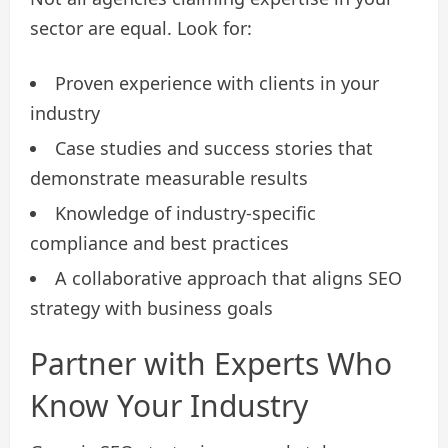
sector are equal. Look for:
Proven experience with clients in your
industry
Case studies and success stories that
demonstrate measurable results
Knowledge of industry-specific
compliance and best practices
A collaborative approach that aligns SEO
strategy with business goals
Partner with Experts Who
Know Your Industry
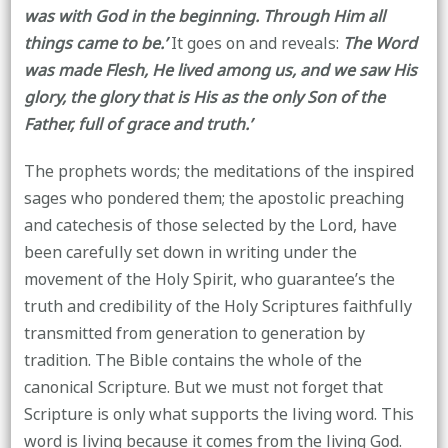
was with God in the beginning. Through Him all
things came to be.’
It goes on and reveals:
The Word
was made Flesh, He lived among us, and we saw His
glory, the glory that is His as the only Son of the
Father, full of grace and truth.’
The prophets words; the meditations of the inspired
sages who pondered them; the apostolic preaching
and catechesis of those selected by the Lord, have
been carefully set down in writing under the
movement of the Holy Spirit, who guarantee’s the
truth and credibility of the Holy Scriptures faithfully
transmitted from generation to generation by
tradition. The Bible contains the whole of the
canonical Scripture. But we must not forget that
Scripture is only what supports the living word. This
word is living because it comes from the living God.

○ ○ ○

» Directions for this task
Whenever a line in the entries above includes the word "living", pull that line out.

» Solution to this problem
Scripture is only what supports the living word. This
word is living because it comes from the living God.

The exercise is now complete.